Laramie County Community College’s Flex Tech Building: 0-60 in no time flat

By: CTA Staff
7 December 2015

The 48,700 sq. ft. Flexible Industrial Technology (“Flex Tech”) Building is currently under construction at Laramie County Community College (LCCC). The groundbreaking was in 2015 with construction beginning in August; and by Sept. 21, the structural walls defining the two large shop wings were already in place.

The Flex Tech building is home to LCCC’s welding, diesel, and engineering tech programs, with room for existing programs to grow and for additional programs to be created in the future. Instruction will start in this building in August 2016, so time is limited for getting the building complete, especially with winter conditions looming. Foundations and footings were poured while structural walls were being constructed off-site. Once foundations were complete, wall erection occurred over a mere five business days in September, giving the appearance of a complete building nearly overnight!

The attached construction photos were shot the second week of November, and give a hint of where the building is headed. See more drawings and construction photos of this project on the college’s website, and read more about this building’s design on CTA’s LCCC project capsule.
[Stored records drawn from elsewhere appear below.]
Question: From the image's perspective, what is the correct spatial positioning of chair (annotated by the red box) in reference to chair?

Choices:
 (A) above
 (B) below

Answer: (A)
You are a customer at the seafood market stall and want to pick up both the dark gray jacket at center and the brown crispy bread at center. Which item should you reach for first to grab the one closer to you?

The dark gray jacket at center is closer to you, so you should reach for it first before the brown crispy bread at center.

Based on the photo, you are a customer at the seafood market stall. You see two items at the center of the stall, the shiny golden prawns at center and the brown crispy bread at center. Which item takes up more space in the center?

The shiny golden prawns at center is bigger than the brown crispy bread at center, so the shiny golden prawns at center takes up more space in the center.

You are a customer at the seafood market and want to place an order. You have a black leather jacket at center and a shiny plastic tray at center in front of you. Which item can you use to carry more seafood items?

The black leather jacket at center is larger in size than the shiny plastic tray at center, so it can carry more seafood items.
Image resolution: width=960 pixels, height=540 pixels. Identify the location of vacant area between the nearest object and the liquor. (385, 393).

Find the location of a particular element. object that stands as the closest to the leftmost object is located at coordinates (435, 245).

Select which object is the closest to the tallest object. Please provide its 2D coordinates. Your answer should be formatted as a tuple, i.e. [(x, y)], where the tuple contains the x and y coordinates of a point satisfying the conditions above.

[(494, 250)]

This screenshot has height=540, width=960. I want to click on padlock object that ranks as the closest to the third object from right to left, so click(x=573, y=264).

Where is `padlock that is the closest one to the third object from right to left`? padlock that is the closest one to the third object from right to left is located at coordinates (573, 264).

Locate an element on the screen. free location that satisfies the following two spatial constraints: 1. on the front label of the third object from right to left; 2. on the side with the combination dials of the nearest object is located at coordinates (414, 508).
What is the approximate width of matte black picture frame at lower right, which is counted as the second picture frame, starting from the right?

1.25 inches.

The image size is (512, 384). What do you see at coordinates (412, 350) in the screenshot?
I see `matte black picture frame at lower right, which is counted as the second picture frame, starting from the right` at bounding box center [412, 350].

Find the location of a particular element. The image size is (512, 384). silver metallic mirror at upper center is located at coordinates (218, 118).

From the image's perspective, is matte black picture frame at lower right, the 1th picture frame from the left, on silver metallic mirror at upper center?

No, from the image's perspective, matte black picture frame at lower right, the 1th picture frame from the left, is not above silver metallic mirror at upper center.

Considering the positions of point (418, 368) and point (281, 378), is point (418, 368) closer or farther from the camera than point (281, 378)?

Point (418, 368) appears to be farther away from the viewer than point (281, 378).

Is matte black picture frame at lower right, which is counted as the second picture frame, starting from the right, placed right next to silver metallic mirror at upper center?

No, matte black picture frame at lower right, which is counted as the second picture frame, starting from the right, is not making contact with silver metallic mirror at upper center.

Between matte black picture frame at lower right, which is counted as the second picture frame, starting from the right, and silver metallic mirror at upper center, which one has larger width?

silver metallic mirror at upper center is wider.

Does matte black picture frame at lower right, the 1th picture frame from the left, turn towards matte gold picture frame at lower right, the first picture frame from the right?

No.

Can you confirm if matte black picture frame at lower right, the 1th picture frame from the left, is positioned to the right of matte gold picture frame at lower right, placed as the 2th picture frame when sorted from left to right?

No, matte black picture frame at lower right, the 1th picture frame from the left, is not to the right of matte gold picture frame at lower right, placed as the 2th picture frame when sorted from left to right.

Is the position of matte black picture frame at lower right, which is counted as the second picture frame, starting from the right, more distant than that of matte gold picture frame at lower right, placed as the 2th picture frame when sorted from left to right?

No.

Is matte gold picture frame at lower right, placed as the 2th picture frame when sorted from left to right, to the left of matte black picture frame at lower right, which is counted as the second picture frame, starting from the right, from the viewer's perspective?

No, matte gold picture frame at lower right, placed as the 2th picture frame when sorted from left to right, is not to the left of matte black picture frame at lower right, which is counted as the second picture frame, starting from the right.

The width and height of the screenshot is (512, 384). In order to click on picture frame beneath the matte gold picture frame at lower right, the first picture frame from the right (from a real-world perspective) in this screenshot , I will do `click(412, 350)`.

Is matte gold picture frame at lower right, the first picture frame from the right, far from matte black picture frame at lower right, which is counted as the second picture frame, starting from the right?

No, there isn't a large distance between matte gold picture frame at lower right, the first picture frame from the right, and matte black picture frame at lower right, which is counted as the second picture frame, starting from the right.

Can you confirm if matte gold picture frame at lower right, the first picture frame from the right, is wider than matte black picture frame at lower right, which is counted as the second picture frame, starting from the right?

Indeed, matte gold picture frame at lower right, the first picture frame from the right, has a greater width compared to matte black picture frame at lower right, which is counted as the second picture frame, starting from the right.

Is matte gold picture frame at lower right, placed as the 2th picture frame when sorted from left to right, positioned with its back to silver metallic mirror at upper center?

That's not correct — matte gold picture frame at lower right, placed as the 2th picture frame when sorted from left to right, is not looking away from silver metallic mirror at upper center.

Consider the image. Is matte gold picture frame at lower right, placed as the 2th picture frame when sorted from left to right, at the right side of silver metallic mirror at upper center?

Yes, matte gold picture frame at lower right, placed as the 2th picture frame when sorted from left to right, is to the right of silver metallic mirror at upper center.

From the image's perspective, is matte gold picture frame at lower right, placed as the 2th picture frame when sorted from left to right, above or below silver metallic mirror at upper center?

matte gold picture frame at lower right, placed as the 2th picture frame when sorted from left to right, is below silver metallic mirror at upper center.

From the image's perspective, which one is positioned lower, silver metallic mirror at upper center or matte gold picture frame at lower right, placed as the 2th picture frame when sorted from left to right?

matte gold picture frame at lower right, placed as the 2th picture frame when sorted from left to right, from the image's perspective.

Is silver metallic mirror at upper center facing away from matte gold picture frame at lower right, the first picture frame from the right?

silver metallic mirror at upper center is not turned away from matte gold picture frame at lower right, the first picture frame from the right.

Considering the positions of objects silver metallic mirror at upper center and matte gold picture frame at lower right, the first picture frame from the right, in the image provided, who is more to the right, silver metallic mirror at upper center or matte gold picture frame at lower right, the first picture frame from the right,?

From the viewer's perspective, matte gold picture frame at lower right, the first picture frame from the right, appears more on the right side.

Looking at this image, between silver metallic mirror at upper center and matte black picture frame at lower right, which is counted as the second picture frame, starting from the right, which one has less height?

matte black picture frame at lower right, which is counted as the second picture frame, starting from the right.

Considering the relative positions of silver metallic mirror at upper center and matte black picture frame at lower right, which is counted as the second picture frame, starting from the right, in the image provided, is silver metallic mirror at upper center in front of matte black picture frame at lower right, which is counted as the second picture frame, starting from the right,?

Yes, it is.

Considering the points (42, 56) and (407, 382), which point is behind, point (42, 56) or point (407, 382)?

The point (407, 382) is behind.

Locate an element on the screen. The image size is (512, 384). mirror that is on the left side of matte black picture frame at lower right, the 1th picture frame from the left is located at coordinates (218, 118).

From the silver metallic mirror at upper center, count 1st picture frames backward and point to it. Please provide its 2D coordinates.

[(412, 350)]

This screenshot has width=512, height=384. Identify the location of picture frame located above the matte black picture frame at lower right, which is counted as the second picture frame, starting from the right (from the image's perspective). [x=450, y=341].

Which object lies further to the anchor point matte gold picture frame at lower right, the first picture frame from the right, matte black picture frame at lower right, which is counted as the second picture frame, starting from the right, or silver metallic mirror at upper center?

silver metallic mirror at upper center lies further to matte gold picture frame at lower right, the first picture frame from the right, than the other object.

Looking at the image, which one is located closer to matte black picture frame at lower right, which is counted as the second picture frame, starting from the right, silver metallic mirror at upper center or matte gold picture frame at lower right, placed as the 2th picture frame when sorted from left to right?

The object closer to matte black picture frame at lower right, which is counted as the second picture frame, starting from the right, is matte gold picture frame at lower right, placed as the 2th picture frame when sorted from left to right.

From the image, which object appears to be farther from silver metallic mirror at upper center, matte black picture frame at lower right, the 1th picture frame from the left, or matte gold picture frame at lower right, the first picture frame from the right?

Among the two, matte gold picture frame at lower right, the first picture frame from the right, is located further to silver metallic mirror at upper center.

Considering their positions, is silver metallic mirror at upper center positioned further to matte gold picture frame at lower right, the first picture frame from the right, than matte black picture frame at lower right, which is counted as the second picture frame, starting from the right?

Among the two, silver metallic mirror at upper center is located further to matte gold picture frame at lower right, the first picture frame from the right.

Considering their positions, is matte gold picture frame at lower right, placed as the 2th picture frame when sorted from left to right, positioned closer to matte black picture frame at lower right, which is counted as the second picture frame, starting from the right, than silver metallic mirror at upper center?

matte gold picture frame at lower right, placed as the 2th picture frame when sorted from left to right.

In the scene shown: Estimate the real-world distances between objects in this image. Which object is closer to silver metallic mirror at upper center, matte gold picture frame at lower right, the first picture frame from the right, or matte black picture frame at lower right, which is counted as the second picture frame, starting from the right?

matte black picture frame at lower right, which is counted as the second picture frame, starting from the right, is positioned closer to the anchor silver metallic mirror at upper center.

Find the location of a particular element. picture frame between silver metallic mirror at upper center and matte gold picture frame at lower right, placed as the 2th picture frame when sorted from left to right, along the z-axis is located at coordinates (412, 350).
The project team included:

  • Laura Koehler, Project Manager
  • Corey Johnson, Ed Planner/PM
  • Jim Beal, Designer
  • Nick Remus, Project Architect (exterior)
  • Brock Martinson, Project Architect (interior)
  • Jim Brennan, Specs
  • Eric Nagel, Architectural Production
  • Randi Thomas, Interior Design
  • Dayton Rush, Landscape Architecture
  • Ben Nemec and Ryan Rigg (Martin/Martin WY), Civil
  • Amanda Miller (Martin/Martin WY), Structural
  • Greg Gedney, Gregg Moon, Josh Rose (MKK), MEP
  • Michael Witecki (TEECOM), IT/AV

CTA_staff_LauraKoehlerLAURA KOEHLER:
“It’s been amazing to see this building materialize as quickly as it has; between the precast concrete walls and the steel, each biweekly site visit has yielded substantial change. The building was designed to balance the highly focal site as the terminus of the academic mall and the first glimpse of campus from the east. Seeing it occupy the site, even in its incomplete state, is exciting. I look forward to the finished Flex Tech building and seeing tractor trailers drive through the diesel wing!”